Sketches | Wireframes and Interactions | Visual UI Design



Since sketching is the quickest way to get a variety of ideas out on paper, we started there. we started with a few expansive, blue-sky ideas, but quickly realized that some of the facets of the experience wouldn't be accomplished in the given timeframe. We scoped back our thinking and created a second round of sketches.

Since we were working on a short timeline, much of this work was done in parallel. In this case, Raphael and Kellyn iterated on most of the sketches, with feedback from the team, while I drafted our persona.

Sketch by Raphael Bouchard.



When we were satisfied with the direction, we moved on to mid-fidelity digital wireframes. Given the rapid iteration, we shared this responsibility, creating wireframed user flows with short turnaround times, and presenting them to our development team in remote collaboration sessions.


Visual UI Design

As we moved forward through the wireframing process, we began to work in parallel on visual design elements. We took cues from some of the social media apps whose data we were leveraging. We leveraged the IBM Design Language so that the app would feel like it belonged to a family of other analytics products. It was an exercise on working within an established visual system.

The screens to the right are part of the first round of visual iteration. You can see the final design work implemented in code in the videos below.


Present: Since the project was a high-profile experiment (and a success), we were invited to present our work at a few conferences and other events.

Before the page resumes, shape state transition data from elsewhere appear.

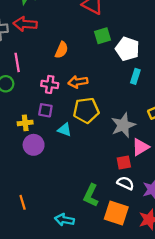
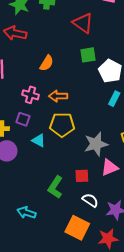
red square: (124, 162) -> (82, 176), moved
green L-shape: (91, 195) -> (55, 187), moved
cyan arrow: (64, 220) -> (26, 213), moved

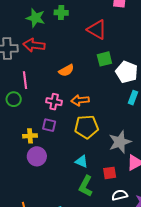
orange semicircle: (47, 63) -> (66, 70), turned 35
cyan triangle: (39, 140) -> (81, 161), moved
white semicircle: (90, 200) -> (120, 195), turned -42

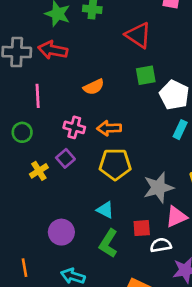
green circle: (14, 99) -> (22, 132), moved
purple square: (49, 125) -> (65, 158), turned 32
yellow cross: (30, 136) -> (39, 171), turned -32
purple circle: (37, 156) -> (61, 232), moved
white semicircle: (120, 195) -> (161, 245), moved

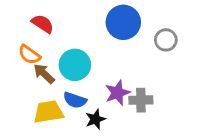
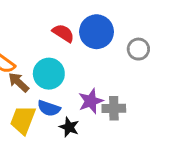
red semicircle: (43, 24) -> (63, 33), moved
yellow trapezoid: (48, 112) -> (23, 120), turned -60
black star: (95, 119) -> (69, 127), turned -30

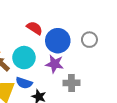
blue circle: (97, 32) -> (58, 41), moved
purple star: (91, 101) -> (55, 64), moved, turned 30

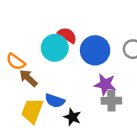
cyan circle: (24, 58) -> (55, 48), moved
purple star: (55, 64) -> (105, 84), moved

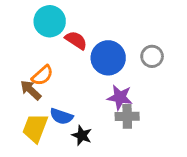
cyan circle: (55, 48) -> (50, 21), moved
orange semicircle: (16, 62) -> (42, 75), moved, turned -78

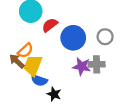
red semicircle: (76, 40) -> (50, 25), turned -70
gray cross: (127, 116) -> (97, 64), moved
yellow trapezoid: (35, 128) -> (33, 65), moved

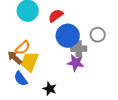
red semicircle: (50, 25) -> (56, 16), moved
gray cross: (97, 64) -> (79, 49), moved
blue semicircle: (39, 80) -> (21, 79), moved, turned 35

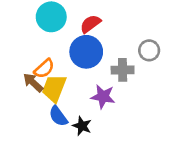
blue circle: (68, 36) -> (86, 52), moved
purple star: (76, 63) -> (103, 97), moved
blue semicircle: (21, 79) -> (58, 116), moved

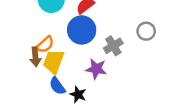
gray circle: (149, 50) -> (146, 31), moved
gray cross: (123, 70) -> (113, 46), turned -30
brown arrow: (33, 83) -> (35, 57), turned -138

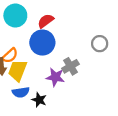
gray cross: (113, 46) -> (70, 66), moved
blue semicircle: (57, 86) -> (21, 92), turned -63

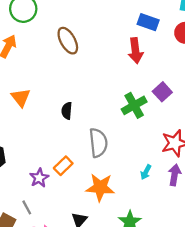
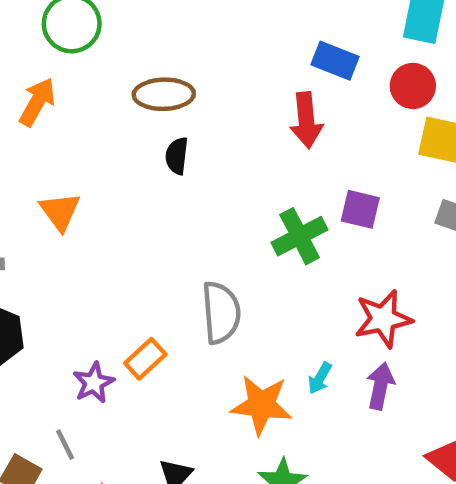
brown ellipse: (68, 41) -> (164, 94), turned -64
purple square: (162, 92) -> (360, 209), turned -36
black semicircle: (67, 111) -> (177, 156), moved
orange star: (100, 187) -> (261, 405), moved

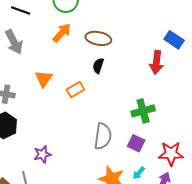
orange arrow: (37, 102) -> (62, 33), moved
purple square: (360, 209) -> (136, 143), moved
orange rectangle: (145, 359) -> (75, 90), moved

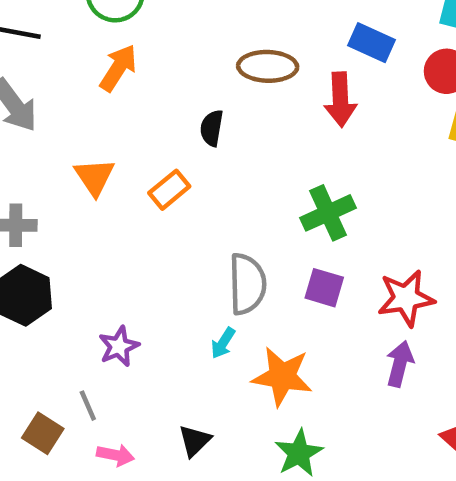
brown ellipse: (98, 38) -> (268, 66), moved
cyan arrow: (139, 173) -> (223, 343), moved

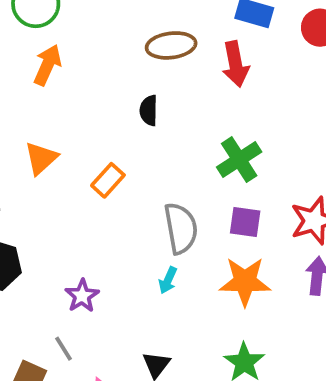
black semicircle: (212, 128) -> (149, 110), moved
orange triangle: (94, 177) -> (41, 158), turned 30
orange rectangle: (169, 190) -> (108, 180), moved
orange star: (282, 376) -> (245, 282), moved

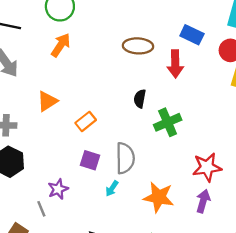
black semicircle: (149, 110) -> (140, 99), moved
purple square: (245, 222) -> (90, 160), moved
gray line: (64, 349) -> (41, 209), moved

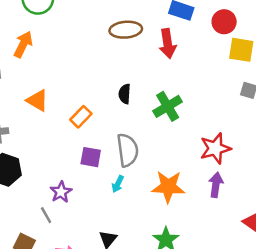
orange arrow: (61, 45) -> (23, 44), moved
black semicircle: (140, 99) -> (125, 94), moved
orange triangle: (47, 101) -> (37, 101), turned -50

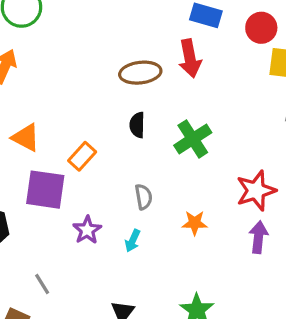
brown ellipse: (126, 30) -> (140, 73), moved
gray semicircle: (128, 150) -> (144, 197), size x0.6
purple square: (91, 157) -> (45, 190), moved, size x1.5
orange star: (168, 187) -> (195, 223), moved, size x0.6
purple star: (61, 192) -> (87, 230), moved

Spark Summit | IBM Insight 2015 Conference


Spark Summit

The first event we presented at was the Spark Summit at the Spark Technology Center and Galvanize in San Francisco. Fresh from the launch of the Alpha version, we were met with positive feedback and general excitement.

This video shows Kellyn Carpenter presenting our design process for RedRock to a room of developers and data scientists at the Spark 2015 Summit.

See the blog post by Katharine Kearnan about RedRock here.


IBM Insight Conference

Our next stop was the IBM Insight Conference in Las Vegas. There, we showed off the demo to attendees in an interactive demo room (I was responsible for presenting it for an entire day), and it was also presented by executive leadership on a main stage.

Overall, we received positive feedback from the event. Since it was a twitter-based app, we took to Twitter to gauge what attendees were saying. Overwhelmingly, people were excited. IBM Sales representatives were curious to know how they could get more information about RedRock in order to sell it to their customers.

This video shows a demo of RedRock Alpha by Steve Beier, Program Director. Steve demoed this live to the same room of developers and data scientists at the Spark 2015 Summit.


Retrospective: A prototype project made for speed, conferences, and collaboration.

Ultimately, this project was a lesson in moving fast and scoping the project to fit our timelines and restrictions. Although we had grand visions for the capabilities of RedRock, we had to scope back to the minimum viable product for the Alpha version. By delivering a solid Alpha MVP capability, we buy ourselves the goodwill to move the offering forward into later releases and extended capabilities. Not long after our alpha release, updates were made, and RedRock moved into a Beta release stage.

Another lesson learned is that when you need to move fast, there is a happy medium for team size. Too few, and you can't get anything done. Too many, and you step on people's toes.